In Pictures: £6 million Discover Greenwich heritage centre launches in intoxicating style

By Culture24 Staff | 22 March 2010
A photo of three actors dressed up as tudor figures and knights in armour on a commuter train

(Above) Actors recruited for the opening of Discover Greenwich on their way to the new-look site. © Michael Walter/Troika

Discover Greenwich, the £6 million "contemporary cultural venue" uniting tales of Henry VIII, Mary I and Elizabeth I at the naval World Heritage Site, will open to the public tomorrow (March 23 2010).
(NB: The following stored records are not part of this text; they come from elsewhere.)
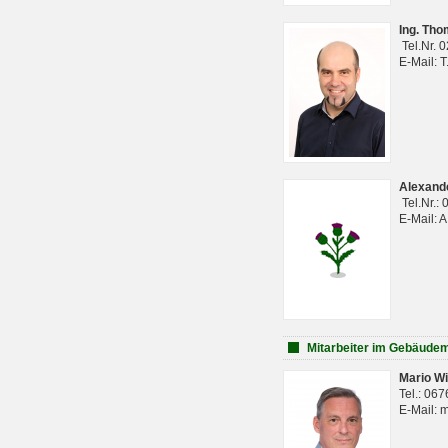
Ing. Th
Tel.Nr. 
E-Mail: 
Alexan
Tel.Nr.:
E-Mail: 
Mitarbeiter im Gebäud
Mario Wi
Tel.: 06
E-Mail: 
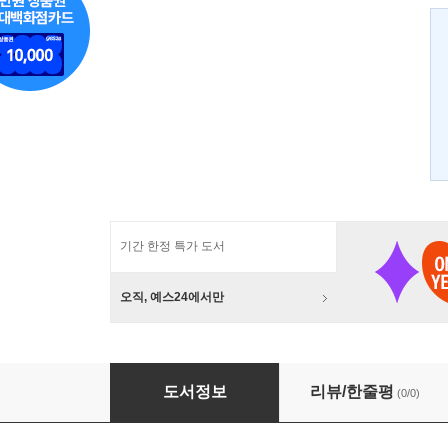
기간 한정 특가 도서
오직, 예스24에서만
코리안 디아스포라
도서정보
리뷰/한줄평
(0/0)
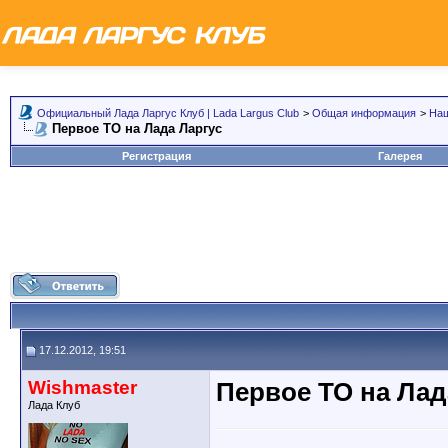
Официальный Лада Ларгус Клуб | Lada Largus Club
>
Общая информация
>
Наш
Первое ТО на Лада Ларгус
Регистрация
Галерея
17.12.2012, 19:51
Wishmaster
Первое ТО на Лад
Лада Клуб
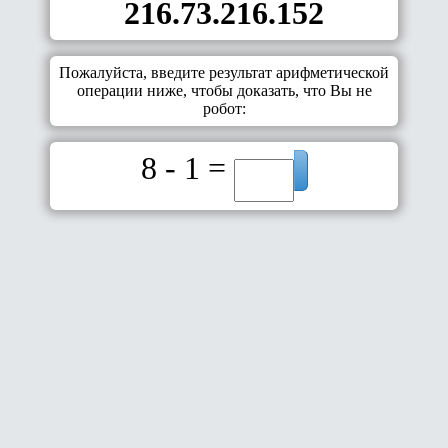
216.73.216.152
Пожалуйста, введите результат арифметической
операции ниже, чтобы доказать, что Вы не
робот:
8 - 1 =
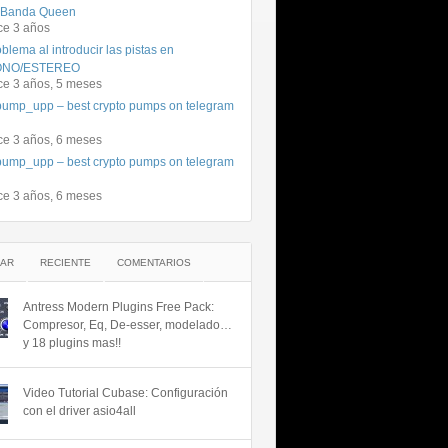
 Banda Queen
ce 3 años
blema al introducir las pistas en
NO/ESTEREO
ce 3 años, 5 meses
ump_upp – best crypto pumps on telegram
ce 3 años, 6 meses
ump_upp – best crypto pumps on telegram
ce 3 años, 6 meses
AR
RECIENTE
COMENTARIOS
Antress Modern Plugins Free Pack:
Compresor, Eq, De-esser, modelado…
y 18 plugins mas!!
Video Tutorial Cubase: Configuración
con el driver asio4all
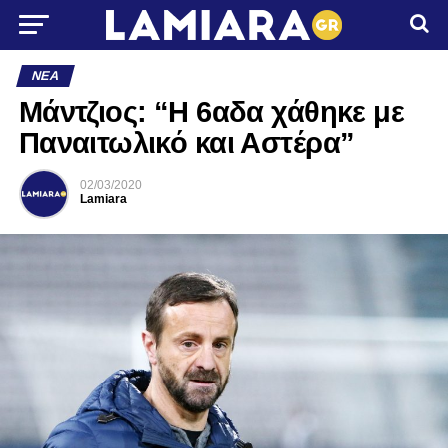
ΝΈΑ
Μάντζιος: “Η 6αδα χάθηκε με
Παναιτωλικό και Αστέρα”
02/03/2020
Lamiara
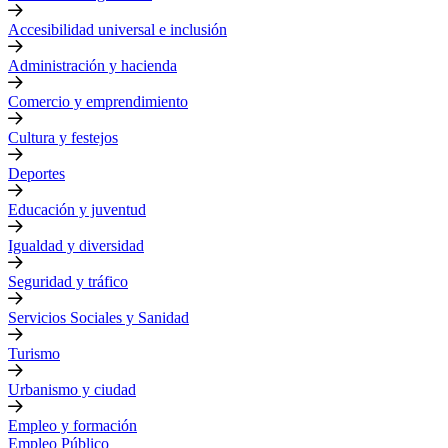
Accesibilidad universal e inclusión
Administración y hacienda
Comercio y emprendimiento
Cultura y festejos
Deportes
Educación y juventud
Igualdad y diversidad
Seguridad y tráfico
Servicios Sociales y Sanidad
Turismo
Urbanismo y ciudad
Empleo y formación
Empleo Público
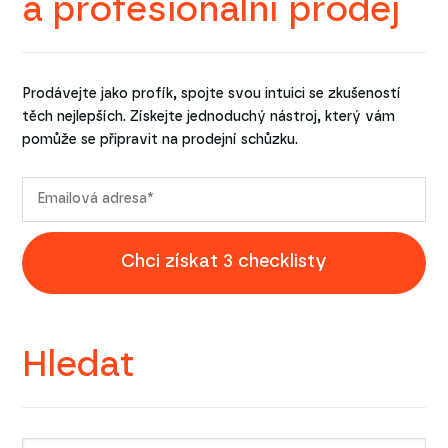
a profesionální prodej
Prodávejte jako profík, spojte svou intuici se zkušeností
těch nejlepších. Získejte jednoduchý nástroj, který vám
pomůže se připravit na prodejní schůzku.
Chci získat 3 checklisty
Hledat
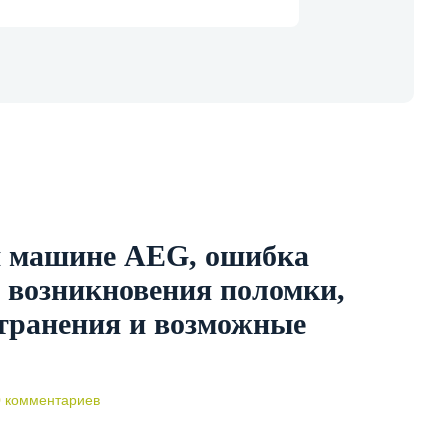
й машине AEG, ошибка
 возникновения поломки,
странения и возможные
 комментариев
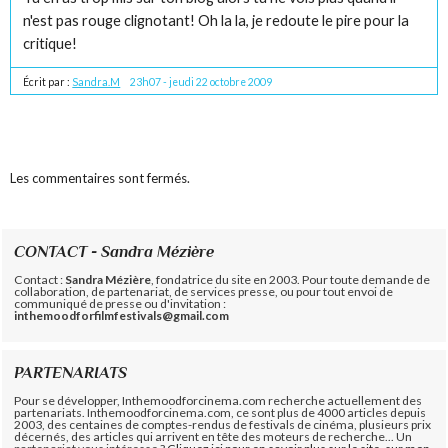
n'est pas rouge clignotant! Oh la la, je redoute le pire pour la
critique!
Écrit par :
Sandra.M
23h07
-
jeudi 22
octobre 2009
Les commentaires sont fermés.
CONTACT - Sandra Mézière
Contact :
Sandra Mézière
, fondatrice du site en 2003. Pour toute demande de
collaboration, de partenariat, de services presse, ou pour tout envoi de
communiqué de presse ou d'invitation :
inthemoodforfilmfestivals@gmail.com
PARTENARIATS
Pour se développer, Inthemoodforcinema.com recherche actuellement des
partenariats. Inthemoodforcinema.com, ce sont plus de 4000 articles depuis
2003, des centaines de comptes-rendus de festivals de cinéma, plusieurs prix
décernés, des articles qui arrivent en tête des moteurs de recherche... Un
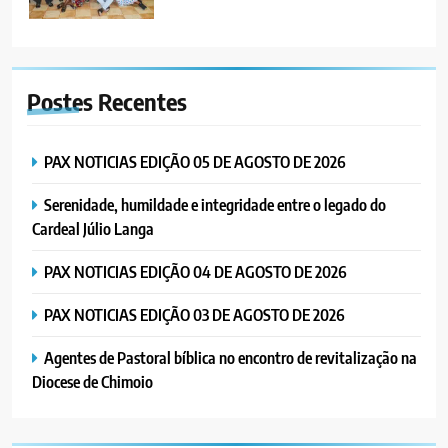
6
“Um movimento eclesial sem
Postes
Recentes
Cristo como centro é uma simples
organização humana” – defende o
PORTUGUÊS
RELIGIOSA
Padre Mubango
PAX NOTICIAS EDIÇÃO 05 DE AGOSTO DE 2026
7
Serenidade, humildade e integridade entre o legado do
MERCADO DE INHAMÍZUA:
Cardeal Júlio Langa
MUNICÍPIO DIZ QUE
TRANSFERÊNCIA DOS
PORTUGUÊS
SOCIEDADE
PAX NOTICIAS EDIÇÃO 04 DE AGOSTO DE 2026
VENDEDORES FOI ACEITE, MAS
SURGIRAM RESISTÊNCIAS PELO
PAX NOTICIAS EDIÇÃO 03 DE AGOSTO DE 2026
8
CAMINHO
PAX NOTICIAS EDIÇÃO 28 DE
Agentes de Pastoral bíblica no encontro de revitalização na
JUNHO DE 2026
Diocese de Chimoio
PORTUGUÊS
1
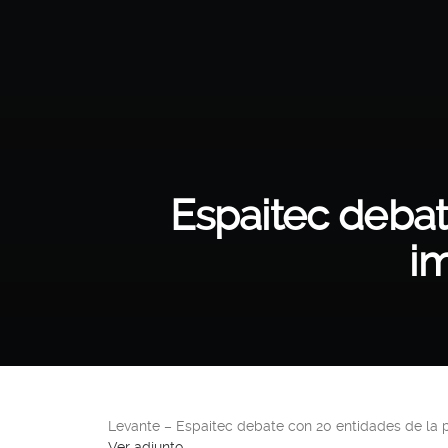
Espaitec debat
i
Levante – Espaitec debate con 20 entidades de la 
Ver adjunto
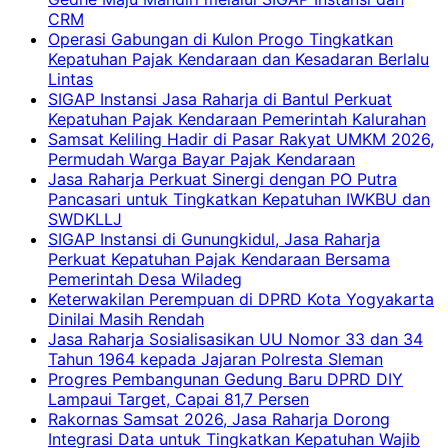
CRM
Operasi Gabungan di Kulon Progo Tingkatkan
Kepatuhan Pajak Kendaraan dan Kesadaran Berlalu
Lintas
SIGAP Instansi Jasa Raharja di Bantul Perkuat
Kepatuhan Pajak Kendaraan Pemerintah Kalurahan
Samsat Keliling Hadir di Pasar Rakyat UMKM 2026,
Permudah Warga Bayar Pajak Kendaraan
Jasa Raharja Perkuat Sinergi dengan PO Putra
Pancasari untuk Tingkatkan Kepatuhan IWKBU dan
SWDKLLJ
SIGAP Instansi di Gunungkidul, Jasa Raharja
Perkuat Kepatuhan Pajak Kendaraan Bersama
Pemerintah Desa Wiladeg
Keterwakilan Perempuan di DPRD Kota Yogyakarta
Dinilai Masih Rendah
Jasa Raharja Sosialisasikan UU Nomor 33 dan 34
Tahun 1964 kepada Jajaran Polresta Sleman
Progres Pembangunan Gedung Baru DPRD DIY
Lampaui Target, Capai 81,7 Persen
Rakornas Samsat 2026, Jasa Raharja Dorong
Integrasi Data untuk Tingkatkan Kepatuhan Wajib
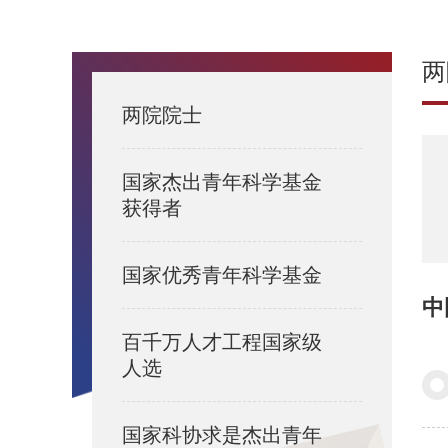
两
两院院士
国家杰出青年科学基金
获得者
国家优秀青年科学基金
中
百千万人才工程国家级
人选
国家科协求是杰出青年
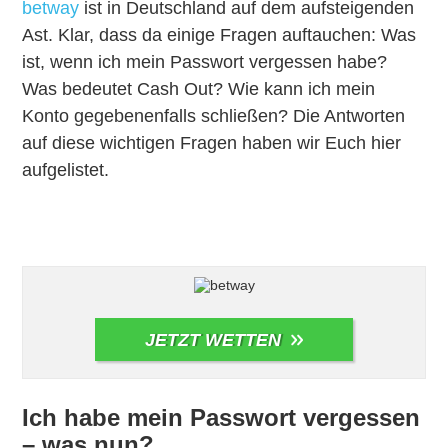
betway
ist in Deutschland auf dem aufsteigenden
Ast. Klar, dass da einige Fragen auftauchen: Was
ist, wenn ich mein Passwort vergessen habe?
Was bedeutet Cash Out? Wie kann ich mein
Konto gegebenenfalls schließen? Die Antworten
auf diese wichtigen Fragen haben wir Euch hier
aufgelistet.
JETZT WETTEN
Ich habe mein Passwort vergessen
– was nun?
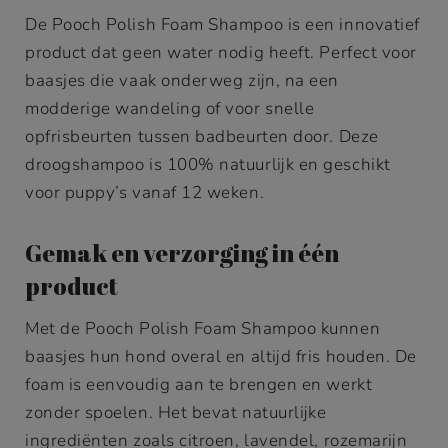
De Pooch Polish Foam Shampoo is een innovatief
product dat geen water nodig heeft. Perfect voor
baasjes die vaak onderweg zijn, na een
modderige wandeling of voor snelle
opfrisbeurten tussen badbeurten door. Deze
droogshampoo is 100% natuurlijk en geschikt
voor puppy’s vanaf 12 weken.
Gemak en verzorging in één
product
Met de Pooch Polish Foam Shampoo kunnen
baasjes hun hond overal en altijd fris houden. De
foam is eenvoudig aan te brengen en werkt
zonder spoelen. Het bevat natuurlijke
ingrediënten zoals citroen, lavendel, rozemarijn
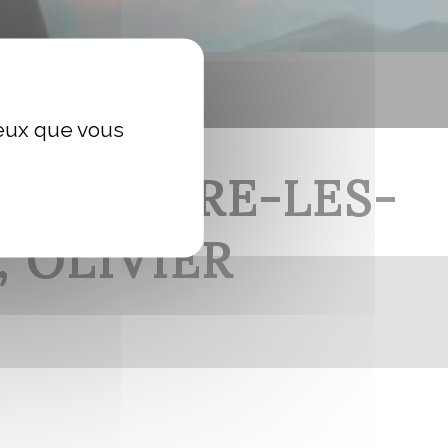
ceux que vous
N D’ENTRE-LES-
 OLIVIER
Gold coins from the reigns of Edward IV and Henry VIII, lead Tudor rose ceiling decorations, an ivory knife engraved with roses and foliage and combs and bone dice from Greenwich Palace are on display for the first time at the Royal Naval College site, procured from Greenwich Palace in a revealing glimpse into life at the Royal Palace.

A photo of three men at a bar having a drink. One is dressed as a sailor, another as a Tudor gentleman and the third as a knight in silver armour

A building which once piped beer into the Pensioners' Dining Room in Royal Hospital as a "restorative drink" has become The Old Brewery, featuring dining facilities and an "experimental micro-brewery"

A reconstruction of the Chapel Royal, where Henry VIII married Anne of Cleves, includes music and incense, and a restored Tudor window bears the badges of the King and Anne Boleyn.

Nine stone heads feature Poseidon, Galatea the sea nymph and a lion in a sample carved for the Palace by Robert Jones at the start of the 18th century, joined by ancient columns, an 18th century stone lion made by Benjamin West in commemoration of Admiral Nelson, a recently discovered model of the Chapel roof made by Robert Mylne in 1779 and a display on the 18th century Royal Hospital for Seamen.

A photo of the outside of a grey brick museum under blue skies

The exterior of the £6 million building. © Discover Greenwich

Drawings and charts by the likes of Christopher Wren and Queen’s House builder and Renaissance visionary Inigo Jones are accompanied by a clutch of short films by TV presenter Dan Cruickshank explaining the impact their designs had on Greenwich and London.

Numerous hands-on activities and games supplement a new learning centre for children, but The Old Brewery – an “experimental micro-brewery” at the heart of sparkly new dining facilities built on-site – may be of more interest to adult visitors.

A photo of the inside of a museum showing an enticing display

An interactive central model of the Maritime World Heritage site through the ages features. © Warren King 2010

Brewing an “astonishing range” of beer in copper-clad vessels, the intoxicating churn will create bespoke beverages alongside faithfully-followed Tudor recipes, using bog myrtle and wormwood among an unorthodox list of ingredients.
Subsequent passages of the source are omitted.